Sunday, February 17, 2008

Caretakers - Caretaker' s World: Humanity at Work

Your world is different. When you work in the home, you may receive no pay for your services. When you are caring for a sick relative or a close friend, your reward is their love, well-being, comfort, and appreciation for being there. You prefer the name caregiver. You give rather than take.

If you work in a place housing the terminally ill or a hospice filled with those with no hope for cure, you receive little money. But there is an off-setting benefit. You are part of a loving community of nurses, aides, patients, and grateful relatives – an extended family engaged in a common venture – to care for the helpless and the sick.

Your patients welcome a smile, a joke, an encouraging word, a spontaneous hug, a gentle tug to straighten the sheets, a quick clean up after an uncontrollable body release, a loving lift onto the bed, a guided push of the wheelchair.

You grow to know relatives and friends. They trudge in to visit daily or weekly, whenever they can. They are, along with other patients, part of your extended family. Your co-workers belong to the same human family. This is humanity at work. Together you smooth and soothe, even caress, the downward passage.

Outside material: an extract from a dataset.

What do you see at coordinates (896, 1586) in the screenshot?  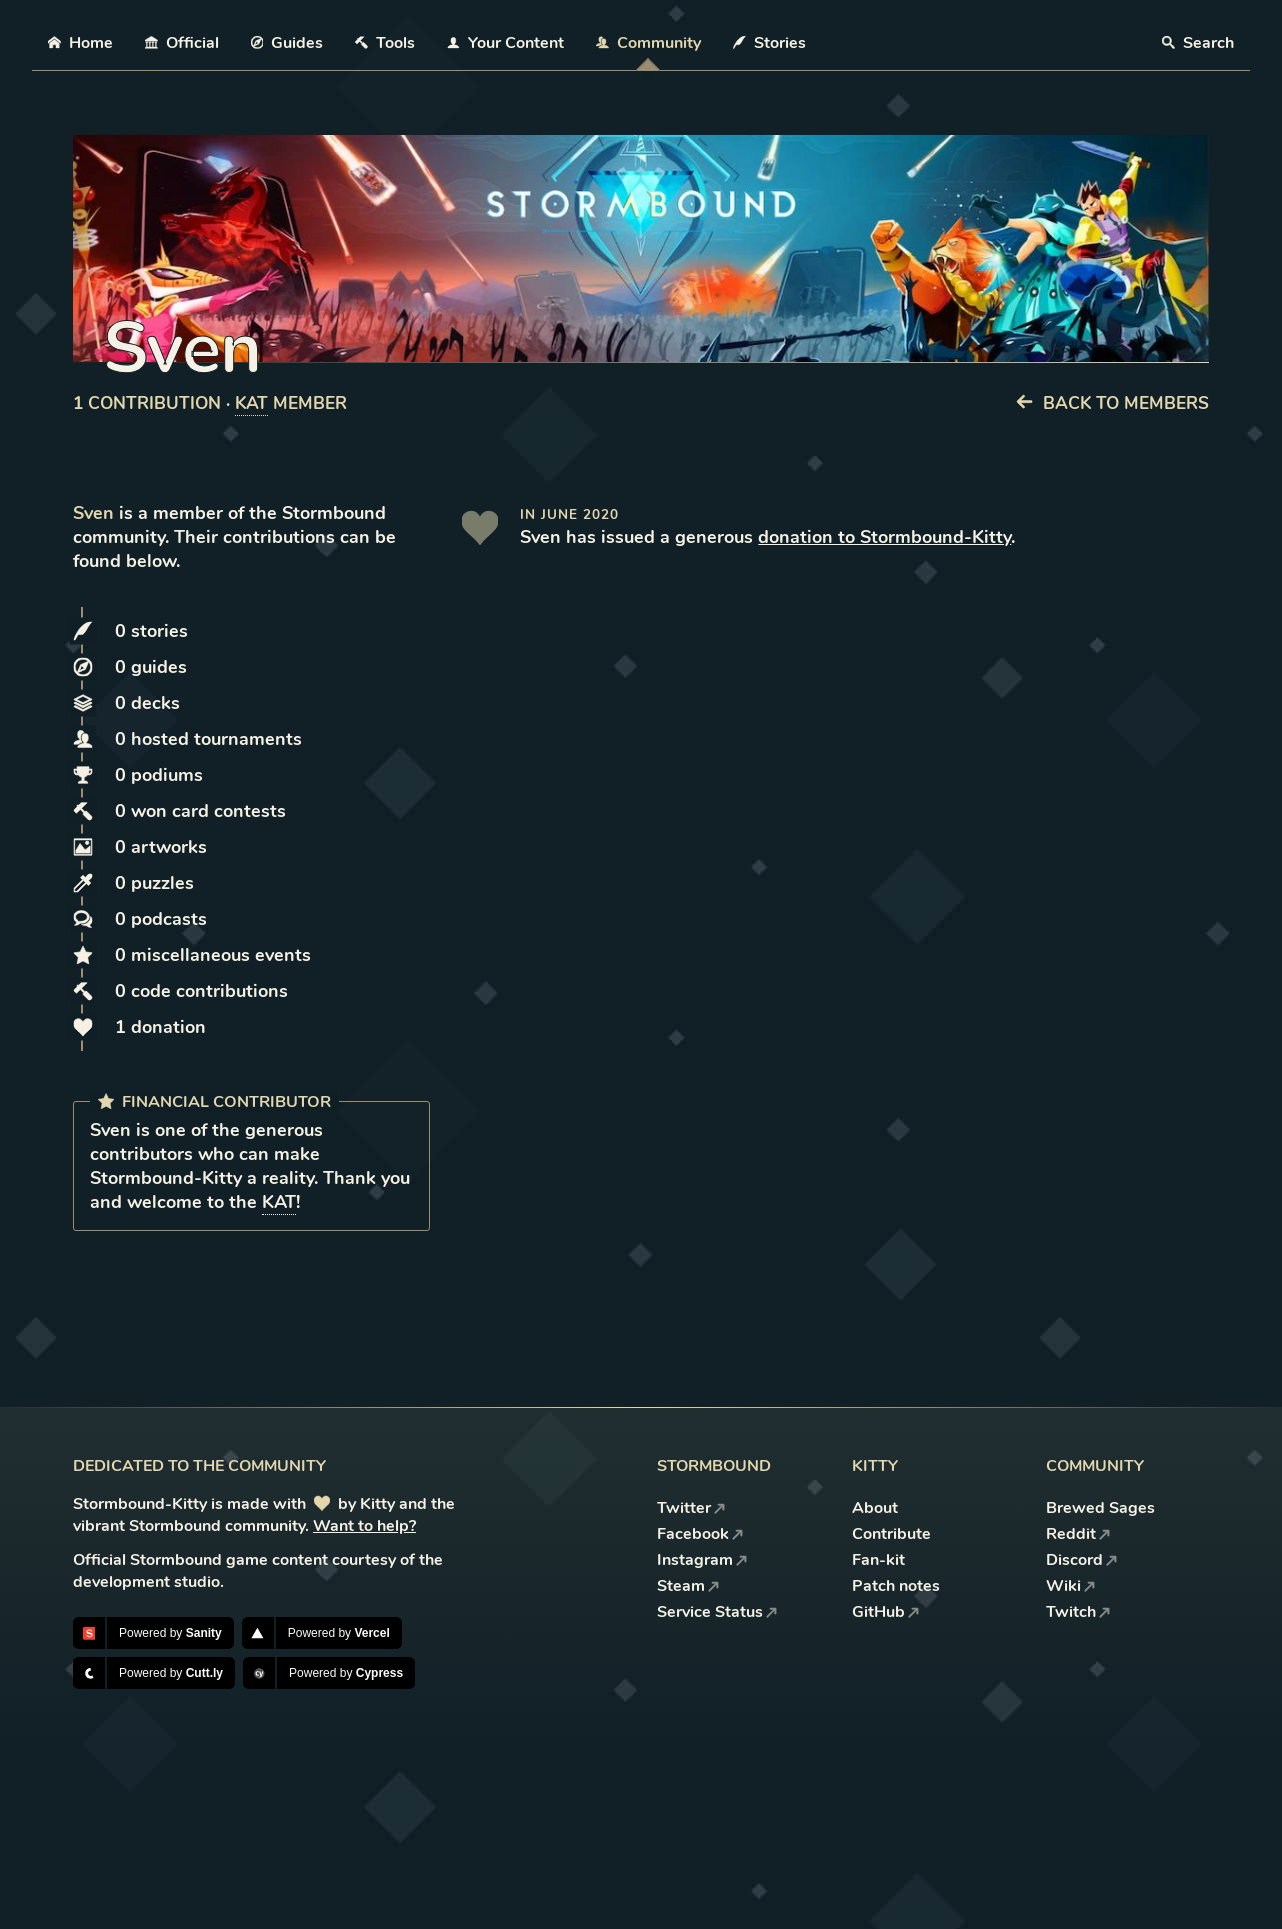 I see `Patch notes` at bounding box center [896, 1586].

Your world calls for heavy doses of comfort, compassion, companionship, consolations, and condolences. You learn little kindnesses go a long way in this world of strive, struggle, decline, and death.

You don’t ask for much, just a little recognition for what you do so well in your special world.

As physicians, we monitor and treat these patients from afar. But you are there constantly, every day, in every way.

Fellow physicians, please join me in saluting these unsung and unheralded caregivers and caretakers. We could not do without them.